Jurgen Klinsmann is out as United States National Team coach — and it’s probably a fair exit, given the team’s recent form and his proclivity for fighting back against U.S. fans as ignorant whiners.
But while we could go on and on about that, it’s hardly the focus of this blog — we’ll leave that to Stars and Stripes FC — and while we may talk about it from time to time, it’s probably better for us to focus on our own wheelhouse.
So turning toward Real Salt Lake, it becomes pretty easy to see how Jurgen Klinsmann had a positive effect on Kyle Beckerman’s career trajectory. Beckerman, who simply wasn’t being selected by Bob Bradley with too much regularity — at least not for the big matches — became one of “Klinsmann’s guys.” That was the popular perception, at least. It was the big matches that defined that attitude, with the notable exception of that U.S. vs. Belgium match in the last World Cup. Let’s not go there, though.
But really, Beckerman’s career was boosted by two things. First, a renewed faith in him afforded him the opportunity to impress on a broader stage, and while fans rarely recognized his impact on matches, he was there as a defensive metronome. We know he can get up and down on the field as needed, but as the holding midfielder without much instruction for adventure, he helped control matches.
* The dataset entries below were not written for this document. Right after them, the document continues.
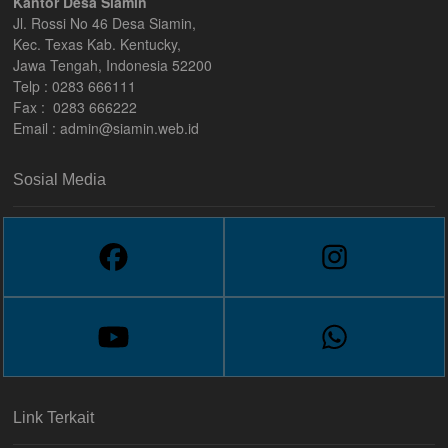
Kantor Desa Siamin
Jl. Rossi No 46 Desa Siamin,
Kec. Texas Kab. Kentucky,
Jawa Tengah, Indonesia 52200
Telp : 0283 666111
Fax : 0283 666222
Email :
admin@siamin.web.id
Sosial Media
Link Terkait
Second, a focus on fitness, through diet and training, certainly affected Beckerman’s career. While we’re certainly not going to suggest that it’s the only factor, I think we can say that we might be looking at a 34-year-old Kyle Beckerman in the twilight of his career — maybe at a last season — if it weren’t for improved fitness and diet regimens.
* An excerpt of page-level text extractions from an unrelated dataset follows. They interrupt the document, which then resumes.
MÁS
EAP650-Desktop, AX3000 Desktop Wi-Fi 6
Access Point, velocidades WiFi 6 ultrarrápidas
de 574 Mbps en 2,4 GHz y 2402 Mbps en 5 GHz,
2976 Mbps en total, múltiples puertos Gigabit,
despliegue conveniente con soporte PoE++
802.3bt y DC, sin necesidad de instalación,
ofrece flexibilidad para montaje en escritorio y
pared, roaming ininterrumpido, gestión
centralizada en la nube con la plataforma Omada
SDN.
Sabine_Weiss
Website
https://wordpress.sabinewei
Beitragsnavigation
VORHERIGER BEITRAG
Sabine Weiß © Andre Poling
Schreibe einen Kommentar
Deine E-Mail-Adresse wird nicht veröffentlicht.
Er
So, while we celebrate the departure of Jurgen Klinsmann, let’s just take a moment to remember the group stage of the 2014 FIFA World Cup, and that for a brief moment, our captain was given the world as his stage — and he looked good doing it.
"Yeah, I was surprised," said the dreadlocked Beckerman. "[Bob] Bradley got fired and maybe a week later Jurgen was the coach. But I didn't want to get my hopes up. For a while, I thought it was kind of a closed door for me. Things change quickly. All of a sudden -- coaching change and I get in there."